*EXERCISE DETAILS*
Of the lines in the data below, count the ones holding the string "label", and answer with that number only.
EXTRACTED ENTRIES START
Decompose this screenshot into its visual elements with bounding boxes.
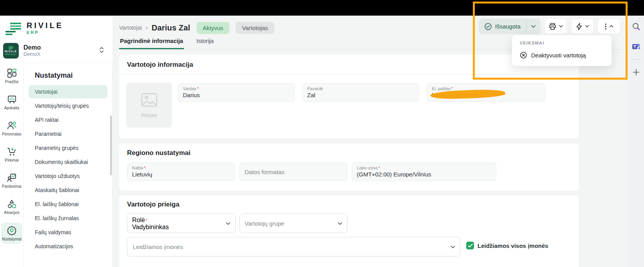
user-group-placeholder: Vartotojų grupė — [245, 220, 284, 227]
teams-icon — [632, 43, 640, 51]
sidenav-scrollbar[interactable] — [110, 116, 112, 175]
actions-menu-section-title: VEIKSMAI — [512, 40, 612, 48]
user-group-select[interactable]: Vartotojų grupė — [240, 214, 347, 233]
language-field[interactable]: Kalba* Lietuvių — [127, 162, 235, 181]
rail-item-pradzia[interactable]: Pradžia — [1, 66, 22, 86]
cart-icon — [7, 147, 17, 157]
breadcrumb-parent-link[interactable]: Vartotojai — [119, 25, 142, 31]
settings-sidenav: Nustatymai Vartotojai Vartotojų/teisių g… — [23, 62, 113, 267]
timezone-field[interactable]: Laiko zona* (GMT+02:00) Europe/Vilnius — [352, 162, 496, 181]
rail-item-pirkimai[interactable]: Pirkimai — [1, 144, 22, 165]
kebab-menu-icon — [605, 23, 607, 30]
last-name-field[interactable]: Pavardė Zal — [302, 83, 419, 102]
sidenav-title: Nustatymai — [35, 71, 112, 80]
role-select[interactable]: Rolė* Vadybininkas — [127, 214, 236, 233]
chevron-up-icon — [609, 25, 614, 28]
automation-button[interactable] — [571, 19, 594, 34]
breadcrumb-separator-icon: › — [146, 24, 148, 31]
workspace-name: Demo — [23, 44, 41, 51]
workspace-switcher[interactable]: RIVILE ERP demo Demo DemoX — [3, 42, 109, 59]
sidebar-item-failu-valdymas[interactable]: Failų valdymas — [29, 226, 107, 239]
role-badge: Vartotojas — [236, 22, 274, 34]
dashboard-icon — [7, 68, 17, 78]
header-actions: Išsaugota — [479, 19, 620, 34]
sidebar-item-el-laisku-zurnalas[interactable]: El. laiškų žurnalas — [29, 212, 107, 225]
search-icon — [632, 22, 640, 31]
print-button[interactable] — [544, 19, 567, 34]
menu-item-label: Deaktyvuoti vartotoją — [531, 52, 586, 59]
main-content: Vartotojai › Darius Zal Aktyvus Vartotoj… — [113, 16, 628, 267]
allowed-companies-select[interactable]: Leidžiamos įmonės — [127, 237, 460, 256]
browser-add-button[interactable] — [628, 64, 644, 80]
checkbox-checked-icon[interactable] — [466, 242, 474, 249]
rail-item-nustatymai[interactable]: Nustatymai — [1, 222, 22, 244]
last-name-value: Zal — [307, 92, 414, 98]
people-icon — [7, 121, 17, 130]
sidebar-item-automatizacijos[interactable]: Automatizacijos — [29, 240, 107, 253]
image-placeholder-icon — [140, 92, 158, 108]
picture-label: Picture — [141, 112, 157, 118]
required-marker: * — [146, 218, 147, 223]
rail-item-apskaita[interactable]: Apskaita — [1, 92, 22, 112]
sidebar-item-ataskaitu-sablonai[interactable]: Ataskaitų šablonai — [29, 183, 107, 197]
sales-icon — [7, 173, 17, 183]
logo-text: RIVILE — [27, 21, 63, 30]
email-field[interactable]: El. paštas* landauskas@rivile.lt — [427, 83, 546, 102]
save-status-label: Išsaugota — [495, 23, 521, 30]
teams-extension-button[interactable] — [628, 39, 644, 55]
sidebar-item-el-laisku-sablonai[interactable]: El. laiškų šablonai — [29, 198, 107, 211]
chevron-down-icon — [226, 220, 231, 227]
date-format-field[interactable]: Datos formatas — [240, 162, 347, 181]
tab-pagrindine-informacija[interactable]: Pagrindinė informacija — [119, 37, 184, 49]
more-actions-button[interactable] — [597, 19, 620, 34]
page-title: Darius Zal — [152, 23, 190, 32]
sidebar-item-vartotojo-uzduotys[interactable]: Vartotojo užduotys — [29, 169, 107, 183]
sidebar-item-api-raktai[interactable]: API raktai — [29, 113, 107, 126]
date-format-placeholder: Datos formatas — [245, 169, 284, 175]
chevron-down-icon — [451, 243, 455, 250]
first-name-field[interactable]: Vardas* Darius — [178, 83, 295, 102]
check-circle-icon — [484, 23, 492, 30]
tab-istorija[interactable]: Istorija — [196, 37, 215, 49]
browser-search-button[interactable] — [628, 19, 644, 34]
picture-upload[interactable]: Picture — [126, 83, 172, 128]
language-value: Lietuvių — [132, 171, 230, 178]
tab-bar: Pagrindinė informacija Istorija — [119, 37, 215, 49]
rail-item-pardavimai[interactable]: Pardavimai — [1, 170, 22, 191]
all-companies-checkbox-row[interactable]: Leidžiamos visos įmonės — [466, 242, 548, 249]
rivile-logo-icon — [5, 22, 21, 36]
allowed-companies-placeholder: Leidžiamos įmonės — [133, 244, 183, 250]
sidebar-item-parametrai[interactable]: Parametrai — [29, 127, 107, 141]
menu-item-deactivate-user[interactable]: Deaktyvuoti vartotoją — [512, 48, 612, 62]
workspace-expander-icon[interactable] — [99, 46, 104, 55]
sidebar-item-parametru-grupes[interactable]: Parametrų grupės — [29, 141, 107, 155]
gear-icon — [7, 225, 17, 235]
required-marker: * — [378, 166, 380, 170]
save-dropdown-caret[interactable] — [526, 19, 540, 34]
rail-item-atsargos[interactable]: Atsargos — [1, 196, 22, 217]
actions-menu: VEIKSMAI Deaktyvuoti vartotoją — [512, 35, 612, 66]
required-marker: * — [144, 166, 145, 170]
browser-top-bar — [0, 0, 644, 16]
cancel-circle-icon — [520, 52, 527, 59]
required-marker: * — [451, 86, 453, 91]
required-marker: * — [197, 86, 199, 91]
region-settings-card: Regiono nustatymai Kalba* Lietuvių Datos… — [119, 144, 579, 190]
divider — [631, 59, 642, 60]
timezone-value: (GMT+02:00) Europe/Vilnius — [357, 171, 491, 178]
save-status-main[interactable]: Išsaugota — [479, 19, 526, 34]
module-rail: Pradžia Apskaita Personalas — [0, 66, 23, 249]
sidebar-item-vartotoju-teisiu-grupes[interactable]: Vartotojų/teisių grupės — [29, 99, 107, 112]
status-badge-active: Aktyvus — [197, 22, 230, 34]
brand: RIVILE ERP — [5, 21, 63, 36]
sidebar-item-dokumentu-skaitliukai[interactable]: Dokumentų skaitliukai — [29, 155, 107, 169]
logo-subtext: ERP — [27, 30, 63, 35]
role-value: Vadybininkas — [132, 224, 231, 231]
user-access-title: Vartotojo prieiga — [119, 195, 579, 208]
app-window: RIVILE ERP RIVILE ERP demo Demo DemoX — [0, 0, 644, 267]
rail-item-personalas[interactable]: Personalas — [1, 118, 22, 139]
sidebar-item-vartotojai[interactable]: Vartotojai — [29, 85, 107, 98]
chevron-down-icon — [531, 25, 536, 28]
browser-side-rail — [628, 16, 644, 267]
save-status-button[interactable]: Išsaugota — [479, 19, 540, 34]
EXTRACTED ENTRIES END
*ANSWER SPACE*
3